Jardins en "papier"

Chiara Santini

Plans, archives, textes, illustrations, photographies, gravures, tableaux, données archéologiques… Ces documents anciens sont précieux pour la réhabilitation et la sauvegarde des jardins d’aujourd’hui. Le passé est alors au service du présent et du futur, pour que ce patrimoine vivant continue à vivre et à évoluer au fil des temps et des époques… entre l’art et la nature.

Le portique en treillage du Bosquet de l'Encelade a été recréé lors de travaux de restauration du bosquet dans les années 1990. L'équipe de Pierre André Lablaude s'est basée sur des documents du XVIIe sicècle - © Chiara Santini

Monuments historiques et monuments vivants à la fois, les jardins historiques nécessitent une politique de sauvegarde spécifique, qui prend en compte leur double identité temporelle : celle de l’époque dans laquelle ils ont été créés et celle de l’époque présente, dans laquelle ils continuent à vivre, à se transformer, à évoluer.
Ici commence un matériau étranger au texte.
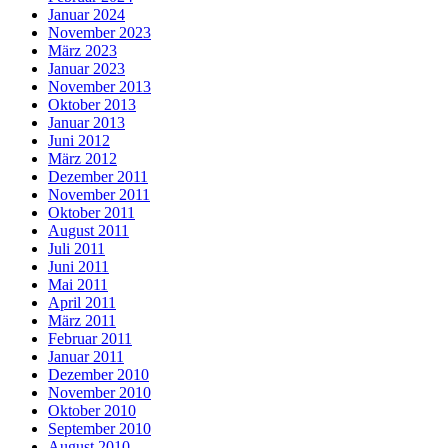
Januar 2024
November 2023
März 2023
Januar 2023
November 2013
Oktober 2013
Januar 2013
Juni 2012
März 2012
Dezember 2011
November 2011
Oktober 2011
August 2011
Juli 2011
Juni 2011
Mai 2011
April 2011
März 2011
Februar 2011
Januar 2011
Dezember 2010
November 2010
Oktober 2010
September 2010
August 2010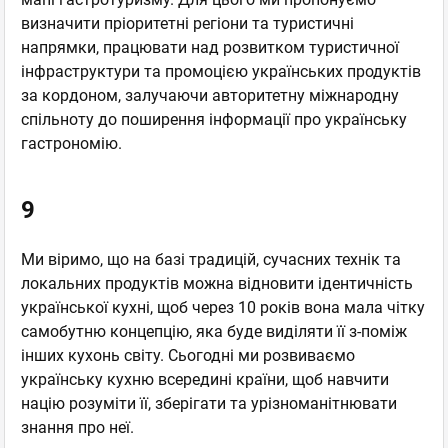
визначити пріоритетні регіони та туристичні
напрямки, працювати над розвитком туристичної
інфраструктури та промоцією українських продуктів
за кордоном, залучаючи авторитетну міжнародну
спільноту до поширення інформації про українську
гастрономію.
9
Ми віримо, що на базі традицій, сучасних технік та
локальних продуктів можна відновити ідентичність
української кухні, щоб через 10 років вона мала чітку
самобутню концепцію, яка буде виділяти її з-поміж
інших кухонь світу. Сьогодні ми розвиваємо
українську кухню всередині країни, щоб навчити
націю розуміти її, зберігати та урізноманітнювати
знання про неї.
Pour cette raison, leur réhabilitation est au centre d’un riche débat méthodologique, surtout après la ratification de la Charte des jardins historiques. Document élaboré dans le cadre du VIe colloque du Comité international des Jardins historiques ICOMOS-IFLA (Florence, 21 mai 1981), elle a marqué un tournant fondamental dans la démarche et la mise en place des projets de conservation et plus en général dans la recherche sur les jardins. En affirmant que les jardins historiques sont des compositions architecturales et végétales complexes dont l’aspect résulte d’un " perpétuel équilibre " entre la nature et l’art, la charte met en évidence leur valeur de témoignages " d'une culture, d'un style, d'une époque ou, éventuellement, de l'originalité d'un créateur".


 

Précieuses sources documentaires

Pour ces raisons, toute intervention de restauration comporte un parti pris, un choix opérationnel qui détermine la mise en place et le développement du projet. On peut aller de la simple conservation philologique des éléments existants à la restitution intégrale de certains secteurs, à la réinvention- interprétation " selon l’esprit de ".
Quoi qu’il en soit (le débat méthodologique sur les procédures les plus appropriées pour la conservation/restauration des jardins historiques n’étant pas le sujet de cette contribution), toute intervention doit partir d’une analyse attentive des sources historiques : documents d’archives, plans, textes, iconographie, résultats des relevés archéologiques, etc. Ce travail préalable concerne autant les tracés et les éléments architecturaux et décoratifs, que la couverture végétale.


 

" Les jardins historiques n’existent plus "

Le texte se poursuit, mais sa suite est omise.